Your instructions:
Which lines of the data below contain "gebruiken"? Please show them all.

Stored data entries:
=======
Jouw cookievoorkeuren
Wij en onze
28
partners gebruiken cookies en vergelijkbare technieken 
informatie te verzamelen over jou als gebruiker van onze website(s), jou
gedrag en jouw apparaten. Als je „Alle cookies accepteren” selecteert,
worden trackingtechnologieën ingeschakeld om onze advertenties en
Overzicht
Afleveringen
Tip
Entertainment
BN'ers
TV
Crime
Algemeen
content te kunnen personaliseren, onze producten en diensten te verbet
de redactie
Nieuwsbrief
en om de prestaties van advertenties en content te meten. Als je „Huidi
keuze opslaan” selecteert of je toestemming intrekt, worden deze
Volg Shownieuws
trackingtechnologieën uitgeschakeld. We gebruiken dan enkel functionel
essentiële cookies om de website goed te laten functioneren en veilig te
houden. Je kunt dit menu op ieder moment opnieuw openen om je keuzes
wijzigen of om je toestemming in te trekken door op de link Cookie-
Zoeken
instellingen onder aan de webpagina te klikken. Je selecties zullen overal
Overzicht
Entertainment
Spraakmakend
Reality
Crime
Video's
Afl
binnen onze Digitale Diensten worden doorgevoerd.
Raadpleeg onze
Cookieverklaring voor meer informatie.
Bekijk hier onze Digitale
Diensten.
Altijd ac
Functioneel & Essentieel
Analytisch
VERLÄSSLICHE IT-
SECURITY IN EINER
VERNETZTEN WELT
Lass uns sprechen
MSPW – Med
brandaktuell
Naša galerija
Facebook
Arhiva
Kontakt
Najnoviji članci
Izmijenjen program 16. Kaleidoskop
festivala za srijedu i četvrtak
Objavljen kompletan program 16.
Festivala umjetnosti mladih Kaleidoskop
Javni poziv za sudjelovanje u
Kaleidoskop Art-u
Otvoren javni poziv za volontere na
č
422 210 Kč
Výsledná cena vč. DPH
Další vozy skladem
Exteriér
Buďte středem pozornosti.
=======
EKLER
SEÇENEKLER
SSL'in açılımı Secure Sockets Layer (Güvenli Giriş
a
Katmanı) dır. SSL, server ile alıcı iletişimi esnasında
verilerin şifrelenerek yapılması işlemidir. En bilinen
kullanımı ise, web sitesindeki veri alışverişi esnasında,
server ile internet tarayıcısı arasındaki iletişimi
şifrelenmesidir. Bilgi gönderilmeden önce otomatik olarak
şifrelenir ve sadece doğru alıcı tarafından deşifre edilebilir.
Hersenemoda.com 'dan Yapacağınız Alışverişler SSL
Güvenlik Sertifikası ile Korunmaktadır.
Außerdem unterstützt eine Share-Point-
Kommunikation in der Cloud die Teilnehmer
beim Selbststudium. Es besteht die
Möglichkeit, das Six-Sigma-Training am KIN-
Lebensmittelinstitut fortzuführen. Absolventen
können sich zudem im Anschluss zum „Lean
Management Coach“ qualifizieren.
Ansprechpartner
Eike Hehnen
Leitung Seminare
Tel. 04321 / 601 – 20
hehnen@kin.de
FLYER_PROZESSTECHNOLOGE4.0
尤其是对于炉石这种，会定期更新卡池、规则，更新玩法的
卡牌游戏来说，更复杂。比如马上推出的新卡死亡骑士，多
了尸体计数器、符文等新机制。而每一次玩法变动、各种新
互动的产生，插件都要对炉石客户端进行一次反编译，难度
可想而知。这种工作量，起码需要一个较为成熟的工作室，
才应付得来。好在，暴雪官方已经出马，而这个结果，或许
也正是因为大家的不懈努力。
=======
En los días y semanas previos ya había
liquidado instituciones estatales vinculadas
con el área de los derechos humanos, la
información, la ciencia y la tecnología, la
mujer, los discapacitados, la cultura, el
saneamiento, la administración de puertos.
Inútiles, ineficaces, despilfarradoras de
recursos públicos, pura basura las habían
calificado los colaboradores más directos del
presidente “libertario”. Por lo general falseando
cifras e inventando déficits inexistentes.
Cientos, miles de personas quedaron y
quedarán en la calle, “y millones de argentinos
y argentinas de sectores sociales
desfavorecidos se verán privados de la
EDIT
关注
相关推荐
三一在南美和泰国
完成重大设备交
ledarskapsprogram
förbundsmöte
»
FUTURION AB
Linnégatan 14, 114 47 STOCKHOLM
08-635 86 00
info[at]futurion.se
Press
=======
Solution to this problem:
partners gebruiken cookies en vergelijkbare technieken 
trackingtechnologieën uitgeschakeld. We gebruiken dan enkel functionel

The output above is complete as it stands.